Durch den Spalt hörten sie den Arabischlehrer regelmäßig atmen, er schlief fest. Sonst blieb es mäuschenstill. Vorsichtig schob David die Türe auf und begann, sich in Richtung des Schnaufens vorwärtszutasten. Abarron blieb draußen auf dem Gang und hielt Wache. Zwei-, dreimal hörte er ein leises Stolpern von David, aber nichts weckte den Lehrer auf. Der Mond brachte nur wenig Licht in das Zimmer. Gerade genug, um ans Werk zu gehen. Das sanfte Streichen des Pinsels an der Wand war auf dem Flur zu hören.

Wenn ihn bloß der stechende Geruch der Farbe nicht weckt.

Al-Jabiri erwachte nicht. Als David aus dem Zimmer geschlichen war, wollte er möglichst schnell das Haus verlassen.

Abarron hielt ihn zurück: »Ich verschließe die Tür wieder.«

»Muss das sein?«

Alles ging gut und kurz darauf standen sie vor dem Lehrertrakt und drehten den Schlüssel. Draußen hatte sich nichts verändert und Jachin winkte den beiden von der Gebäudeecke her zu.

»Was machen wir mit Samuel?«, fragte David, nachdem sie tief durchgeatmet hatten.
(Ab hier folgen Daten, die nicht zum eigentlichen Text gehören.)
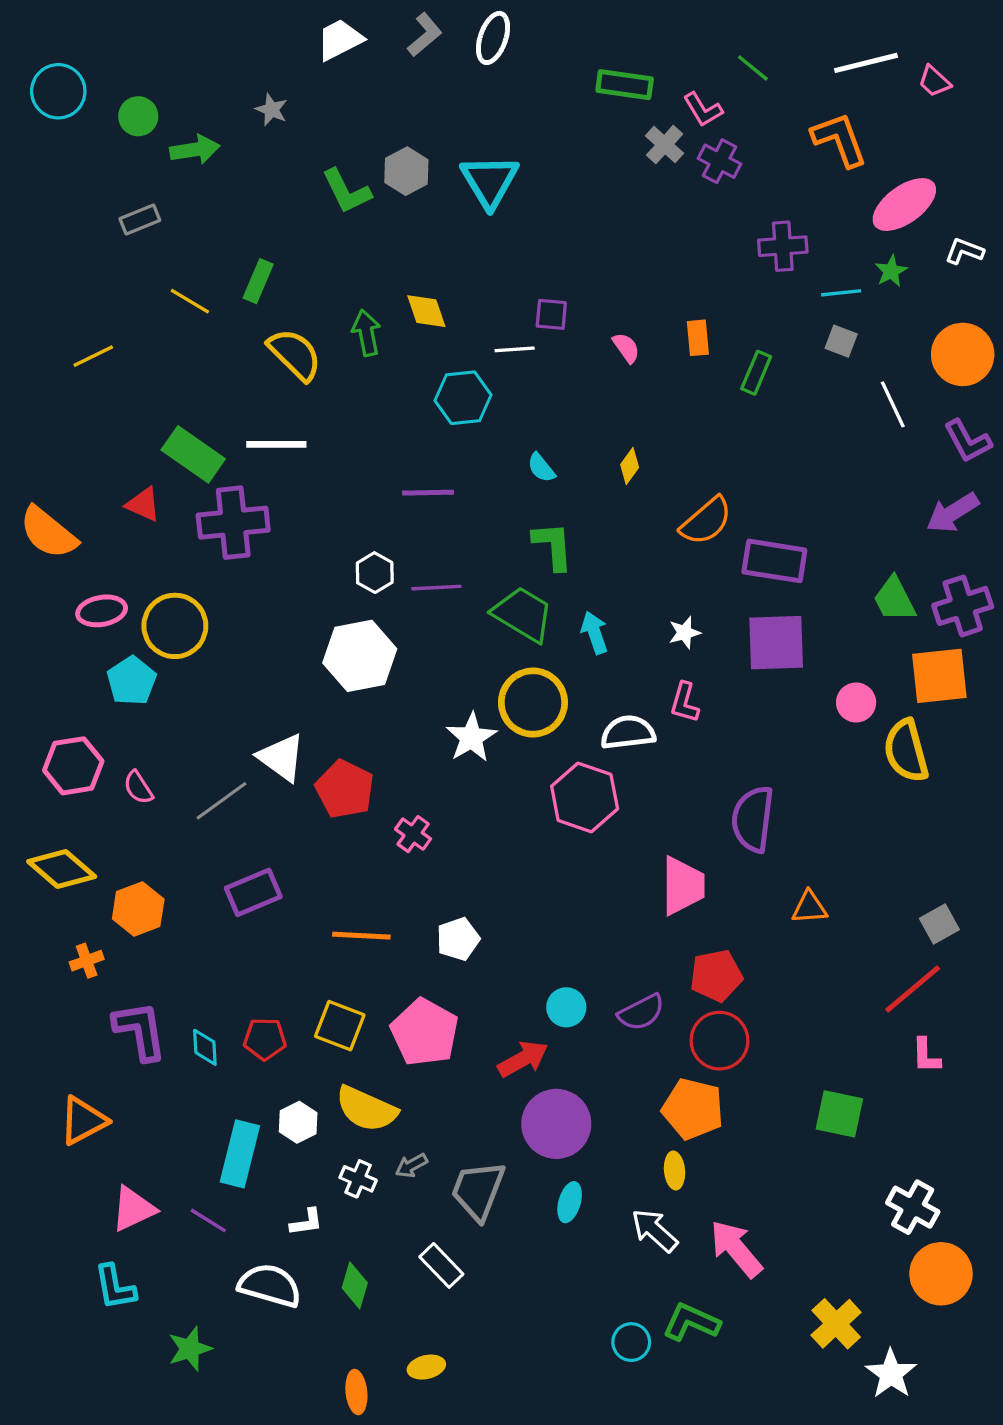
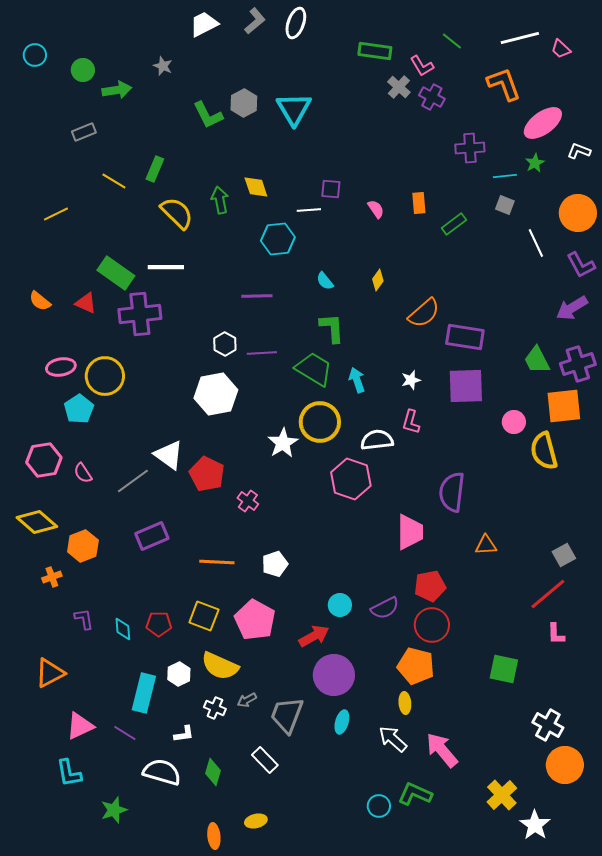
cyan circle: (58, 91) -> (35, 55), size x0.7
green rectangle: (756, 373) -> (454, 224), turned 30
orange semicircle: (48, 533) -> (40, 301), moved, size x0.6
purple L-shape: (140, 1031) -> (84, 619), size x0.6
»Ich bringe den Schlüssel zurück und werde morgen früh den Hauswart vor dem Büro abfangen. Sobald er das Büro aufgeschlossen hat, bitte ich ihn um WC-Papier, welches im Schrank gegenüber unter der Treppe lagert. In dieser Zeit sollte Samuel unbemerkt aus dem Büro entwischen können.«

David war einmal mehr erstaunt, wie flink Abarron in diesen Sachen war. Er selber war vierzehn, Abarron neun Jahre alt. Kurze Zeit später waren sie in ihren Schlafräumen zurück und lagen im Bett.

Im obersten Stock des Wohngebäudes legte sich der Prorektor gleichermaßen zur Ruhe.

Der Arabischlehrer erschien am kommenden Morgen nicht zum Unterricht. Er war ziemlich durcheinander. Ihn beunruhigte weniger die Schmiererei an der Wand. Vielmehr bekümmerte ihn die Tatsache, dass jemand unbemerkt in sein Zimmer hatte eindringen können, während er schlief. Als Jugendlicher hatte er zu Hause in Jerusalem schon einmal miterleben müssen, was es hieß, in den eigenen vier Wänden nicht sicher zu sein. Als der israelische Geheimdienst sie mitten in der Nacht aus der Wohnung holte. Niemand hatte das Eindringen der Agenten in das Schlafzimmer bemerkt. Auf einmal standen sie neben dem Bett und erst das klickende Entschärfen der Waffen riss ihn, seine Eltern und die Geschwister aus dem Schlaf.

Vater und Mutter, beides arabischstämmige Israeli, kehrten nach drei Tagen nach Hause zurück. Sie waren nicht mehr die Gleichen. Von diesen drei Tagen erzählten sie nie etwas. Nur eines machten sie ihren Kindern immer wieder klar: Dass arabische Israeli auf keinen Fall Staatsbürger, sondern höchstens geduldete Fremde seien.

›Israel ist unser Land und die Araber sind unsere Hunde‹ stand in blutroten arabischen Buchstaben auf der Mauer über seinem Bett.